Es wurde eine intensive Aussprache; vorweg will ich die sehr befriedigende Erkenntnis teilen, dass wir mit dem Fanladen und dem Fanclubsprecherrat (FCSR) tolle Institutionen haben, die einen geschützten Raum bieten, solche Konflikte zu lösen.

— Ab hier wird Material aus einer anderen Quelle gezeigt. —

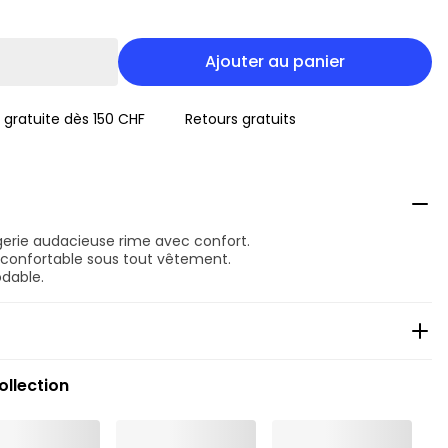
Ajouter au panier
n gratuite dès 150 CHF
Retours gratuits
gerie audacieuse rime avec confort.
 confortable sous tout vêtement.
dable.
ollection
clu
xclu
al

Vor einigen Tagen habe ich mit befreundeten St. Paulianerinnen noch einmal die Tage der Sozialromantik-Proteste Revue passieren lassen. Wir schwelgten zusammen ein wenig in Erinnerungen, immer noch beeindruckt davon, dass sich die Protestform, im Internet angeheizt, schlussendlich in diesem roten Fahnenmeer im realen Millerntor manifestierte – das erste Mal, dass eine Bewegung aus dem digitalen Raum so wuchtig in unser Stadion schwappte.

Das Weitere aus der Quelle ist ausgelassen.